Montag, 15. Februar 2021

Republikanische Huhn-Ei-Problematik

Nach dem „Freispruch Zweiter Klasse“ für Donald Trump gehen weltweit die Kommentatoren hart mit den Republikanern ins Gericht.

Selbst die konservativsten Analysten sind entsetzt über den Abgrund von Amoral und Feigheit der GOP-Senatoren.

Der liberale Amerika-Korrespondent der SZ kann keinen Funken Hoffnung mehr für die GOP aufbringen.

[……] Die Republikaner sind nicht mehr zu retten. [……]
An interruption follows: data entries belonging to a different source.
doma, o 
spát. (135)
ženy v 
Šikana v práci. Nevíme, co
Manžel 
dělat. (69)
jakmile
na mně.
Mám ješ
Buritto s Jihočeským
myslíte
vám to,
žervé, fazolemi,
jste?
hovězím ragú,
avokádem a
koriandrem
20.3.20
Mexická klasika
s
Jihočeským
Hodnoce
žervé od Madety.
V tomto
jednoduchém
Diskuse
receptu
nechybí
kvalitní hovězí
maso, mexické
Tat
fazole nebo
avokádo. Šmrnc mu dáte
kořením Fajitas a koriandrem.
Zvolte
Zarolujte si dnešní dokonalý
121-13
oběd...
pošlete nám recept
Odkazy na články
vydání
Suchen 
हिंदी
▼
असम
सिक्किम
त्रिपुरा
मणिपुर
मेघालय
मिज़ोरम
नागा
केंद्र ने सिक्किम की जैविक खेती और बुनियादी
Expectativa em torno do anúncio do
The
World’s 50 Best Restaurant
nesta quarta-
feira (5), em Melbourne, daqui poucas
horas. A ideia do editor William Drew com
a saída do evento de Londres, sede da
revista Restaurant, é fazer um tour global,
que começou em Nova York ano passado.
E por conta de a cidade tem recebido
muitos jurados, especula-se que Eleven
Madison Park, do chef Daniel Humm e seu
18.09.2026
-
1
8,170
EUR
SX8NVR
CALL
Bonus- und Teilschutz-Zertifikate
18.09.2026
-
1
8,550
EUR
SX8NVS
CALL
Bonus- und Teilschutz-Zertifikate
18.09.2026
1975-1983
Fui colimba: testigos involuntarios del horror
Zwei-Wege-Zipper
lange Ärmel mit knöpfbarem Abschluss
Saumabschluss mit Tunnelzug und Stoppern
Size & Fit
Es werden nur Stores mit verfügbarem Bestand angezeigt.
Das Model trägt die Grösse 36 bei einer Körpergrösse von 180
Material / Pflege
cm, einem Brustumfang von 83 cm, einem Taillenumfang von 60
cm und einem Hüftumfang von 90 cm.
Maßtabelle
  Das schändlichste Verhalten eines Präsidenten und die besten Beweise dafür reichen nicht für einen Schuldspruch, wenn es genügend Abgeordnete und Senatoren gibt, die, aus welchen Gründen auch immer, kein politisches Interesse an einer Verurteilung haben.  Genau das ist in dieser Woche in Washington passiert. Hat Donald Trump den Mob aufgehetzt, der am 6. Januar das Kapitol gestürmt hat? Natürlich. Haben die Demokraten das bewiesen? Absolut. Hätte Trump daher wegen "Anstiftung zum Aufstand" verurteilt werden können und müssen? Auf jeden Fall. [……] Aber er wurde eben nicht verurteilt. Nur sieben der 50 republikanischen Senatorinnen und Senatoren schlossen sich den Demokraten an und stimmten für ein Schuldurteil. [……]  Was soll man machen, wenn die Republikaner Trump partout nicht zur Rechenschaft ziehen wollen? Eine der absurdesten Vorstellungen des Prozesses lieferte der republikanische Fraktionschef im Senat, Mitch McConnell ab. "Nicht schuldig", tönte er in den Saal, als über das Urteil abgestimmt wurde. Ein paar Minuten später legte er dann in einer eloquenten Rede dar, dass Trump den Mob am 6. Januar natürlich zu Gewalt angestachelt habe. Zynischer und opportunistischer kann man Politik eigentlich kaum betreiben. [……] Gegen böse politische Geister wie Donald Trump gibt es in einer Demokratie nur eine Abhilfe - Wahlen. Es ist Aufgabe der republikanischen Wähler zu verhindern, dass Trump je wieder ihr Präsidentschaftskandidat wird. Und es ist, wenn die Republikaner dabei wieder versagen, Aufgabe der amerikanischen Wähler zu verhindern, dass Trump noch einmal Präsident wird. [….]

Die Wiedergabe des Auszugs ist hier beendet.